[Date Prev][Date Next][Thread Prev][Thread Next][Date Index][Thread Index]

[Xmca-l] Re: Leontyev's activities

I like the idea of a "well-motivated argument" as used in classical and contemporary logic.  So I say stick to motivated.
It works so nicely with the distinction between "merely understood" and "really effective" -- and the transition as merely understood motive becomes really effective.  The subject may engage in the actions that are motivated by two different activity systems with two different motives -- but say the second is merely understood by the subject and the first is really effective for the subject.  When the human conflict-ing (Luria) mash-up happens and the person lapses into a mosaically related but contradictory action -- poof -- the merely understood is now the motive!
So the child you and Leontyev describe doing homework is first really effectively motivated by play with adult rules of priority/timing etc. but when that child scrunches up his homework paper and throws it in the waste basket and starts all over -- poof-- the really effective motive/activity falls apart and the merely understood socio-cultural motive/activity is ready and willing and takes up the slack.  Having alluded to both Luria and Leontyev, I now bring in the Beatles -- it's a long and winding road.  Not a one-time enlightenment! But praxis makes possible.

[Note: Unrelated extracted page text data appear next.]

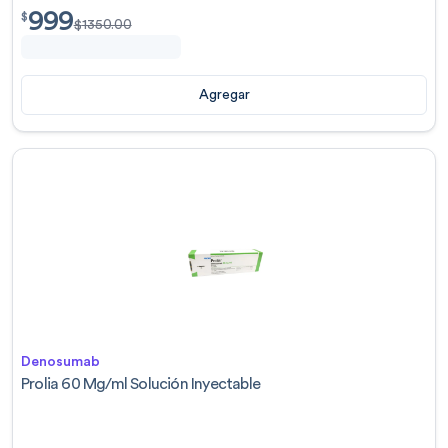
999
$
999.00
$
$
1350.00
Agregar
Denosumab
Prolia 60 Mg/ml Solución Inyectable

When we at LCHC, ages ago, were running the after-school school we called "Field College" (pun and polysemy intended), a funding program officer (Marge Martus) commented that she hadn't seen a single child off task in two hours.  And believe me they were not school or adult governed children!  It was because Field College was strewn with motives that virtually begged for children to engage but also to transition from really effective to merely understood and hence to "grow" into a new activity.  It would be, I told Marge, like being in a rainstorm and trying to avoid the raindrops if a child were off-all-the available operating tasks!
We had "center table" rituals and "fifth dimension" constitutions that exposed the merely understood motives. And we had participant structures, tasks, procedures, a lot of bells and whistles that fit in dual activity systems/motives, some combonation of which elicited the child's voluntary engagement in a really effective way.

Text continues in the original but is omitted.